Acabar com a cultura da violência. Antes tarde do que nunca.
Bater em crianças é hábito antigo. Em todo e qualquer país do planeta. Costume que, a partir da Assembleia Geral da ONU de 1989, passou a ser combatido para impedir que crianças e adolescentes continuem sendo vítimas de castigos corporais e de maus-tratos psicológicos.
No Brasil, a cruzada contra os castigos físicos como forma de educação consolidou-se quando o ex-presidente Lula enviou ao Congresso o Projeto de Lei nº 7.672, estabelecendo o direito de crianças e adolescentes serem educados sem o uso de castigos corporais ou de tratamento cruel ou degradante.

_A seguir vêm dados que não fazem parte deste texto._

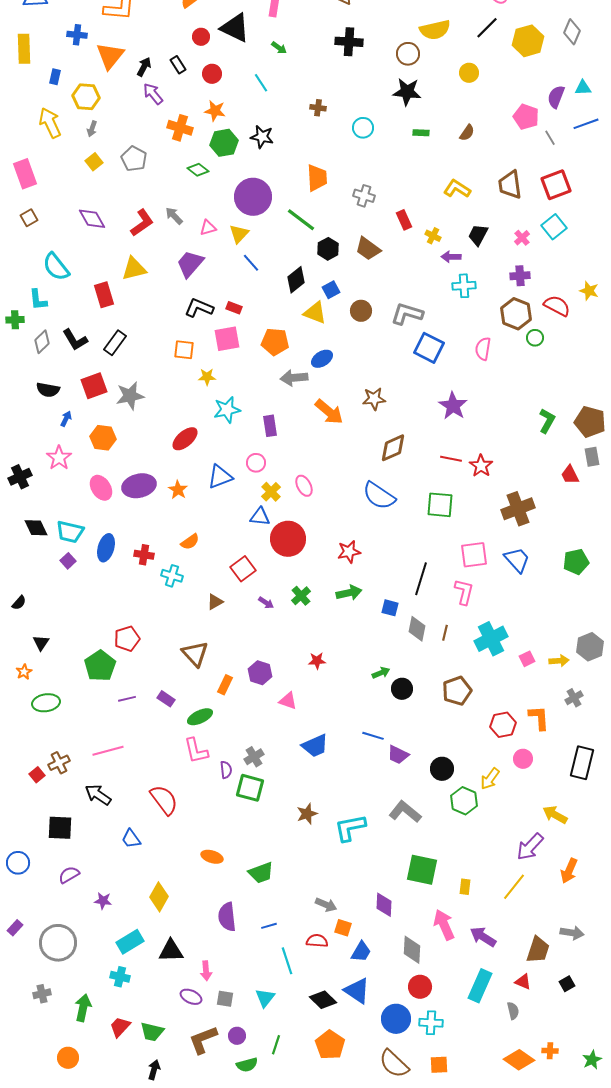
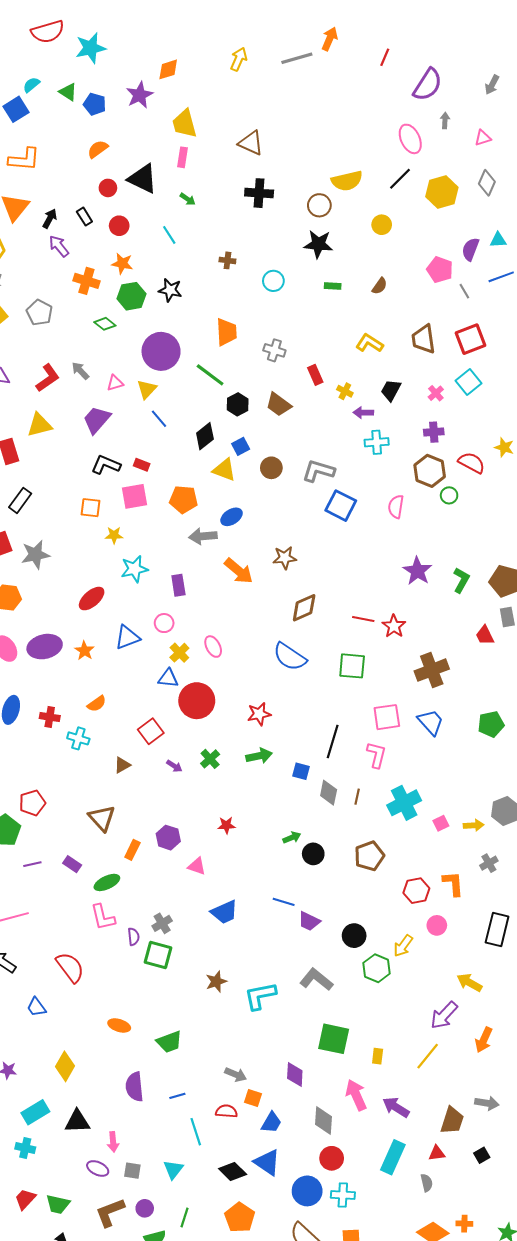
purple star: (453, 406) -> (417, 571), moved
red triangle: (523, 982) -> (437, 1153), turned -30

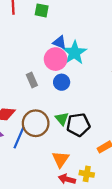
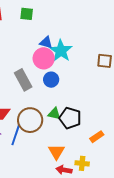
gray rectangle: (32, 80) -> (23, 80), size x1.5
green triangle: (62, 119) -> (54, 114), turned -32
black pentagon: (78, 125) -> (70, 118), turned 30

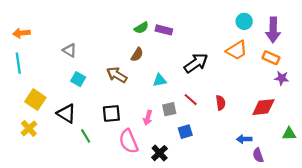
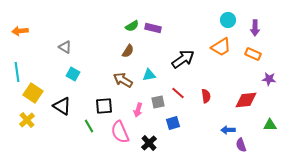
purple arrow: (273, 30) -> (255, 28), size x0.7
cyan line: (18, 63) -> (17, 72), moved
brown arrow: (117, 75) -> (123, 80), moved
purple star: (282, 78) -> (269, 79), moved
green line: (86, 136) -> (89, 126), moved

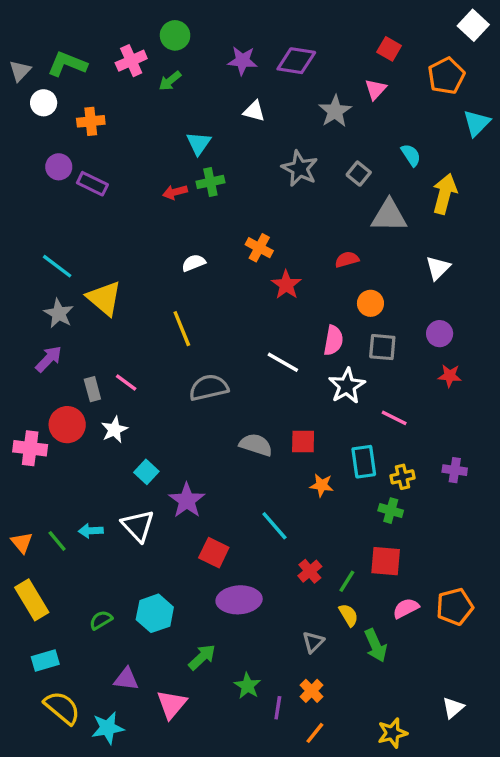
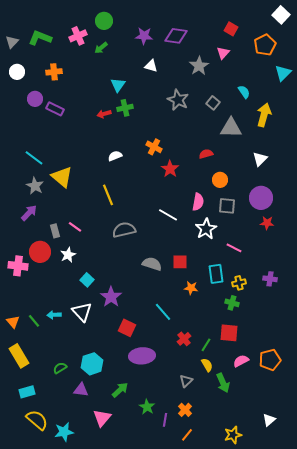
white circle: (44, 103) -> (17, 72), moved
purple circle: (440, 334) -> (261, 198), size x1.5
purple triangle: (126, 679) -> (81, 390), moved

Iniciativa programática, a proposta representa passo significativo para alterar uma cultura que naturaliza o uso da violência. Mas para atingir as metas estipuladas pelo projeto, entendo que a proposta deva ser aperfeiçoada.
Ou seja, é necessário lançar mão dos instrumentos do Estado para operacionalizar, de fato, a lei. Para tanto, é imprescindível capacitar os agentes públicos de saúde, educação, segurança e garantia dos direitos para atender às crianças afetadas e para oferecer apoio às famílias ou agentes agressores. Assim será possível modificar um ambiente que compromete o desenvolvimento físico, social e intelectual de crianças e adolescentes.
Impõe-se a necessidade de evitar que crianças e adolescentes sejam vítimas de adultos que acreditam dispor da prerrogativa de castigá-los física e psicologicamente - prática essa que implica prejuízos ainda maiores do que tapas e surras.
Uma criança violentada por um responsável ou pessoa de sua confiança sofre impacto profundo na construção de sua personalidade. Comumente, baixa estima e insegurança derivam, na vida adulta, associadas a outros fatores, de surras e humilhações sofridas na infância.
Sentimentos de infelicidade, ansiedade e desespero podem ser reflexo daqueles momentos em que foi demonstrada para a criança, por parte dos tutores, a precariedade dos vínculos afetivos.
Não bastasse esse quadro, crianças submetidas a castigos físicos e psicológicos são mais propensas, quando adultas, a apresentar quadros de depressão e fragilidades psicológicas que poderão torná-las mais vulneráveis para, por exemplo, a drogadição e o alcoolismo.
Além disso, o castigo corporal, quando tido como normal, embute o risco de o agressor usar cada vez maior violência, na medida em que prossegue o estado de descontrole emocional do adulto. Nesse contexto, são muitos os exemplos de crianças submetidas a maus-tratos em níveis extremos, quase sádicos.
O processo de tramitação do projeto, contudo, está a se caracterizar por uma evidente incompreensão quanto ao verdadeiro objetivo da proposta: aperfeiçoar o Estatuto da Criança e do Adolescente para garantir às pessoas dessa faixa etária o que já foi assegurado aos adultos e até mesmo aos animais: o direito de não ser objeto de nenhuma violência.
Não se trata de tipificar um novo crime ou promover novas ou mais duras penas no Código Penal, nem de ditar regras de como as relações domésticas de pais e filhos devem se processar.
O que se pretende é afirmar que as tradições que perpetuam o castigo corporal em nossa sociedade não se justificam como instrumento educacional e disciplinar, na medida em que não ensinam a distinguir o certo do errado e não impedem as crianças de se meterem em apuros e confusões.
Primeira nação a suprimir da vida das crianças e dos adolescentes a agressão como forma de educação, a Suécia revogou em 1957 a permissão jurídica de pais que usavam o castigo corporal; implementou a proibição explícita do castigo corporal em 1979; e mantém uma campanha intensiva de educação pública. O Estado sueco teve muitas razões para abolir os castigos físicos. Na década de 1950, todas as crianças apanhavam dos pais, 13% das mães usavam objetos para punir os filhos e a maioria das crianças era espancada.
A Suécia necessitou de mais de duas décadas para, no ano 2000, reduzir o número de crianças que morreram devido a maus-tratos físicos a quatro ocorrências.
No Brasil, a violência contra crianças e adolescentes é considerada um problema de saúde pública, constituindo-se hoje na principal causa de mortes de crianças e adolescentes a partir de cinco anos de idade.
Oferecer ao conjunto da população diretrizes saudáveis para proporcionar uma disciplina infantil construtiva, favorecendo a construção de políticas públicas focadas em uma cultura de relações transgeracionais não violentas, é, sem sombra de dúvida, mais do que desejável. É necessário e urgente. Antes tarde do que nunca!
Autora: Teresa Surita
(Deputada federal (PMDB-RR), vice-líder do PMDB, é relatora do projeto de Lei nº 7.672/2010)
Publicado no jornal Correio Braziliense.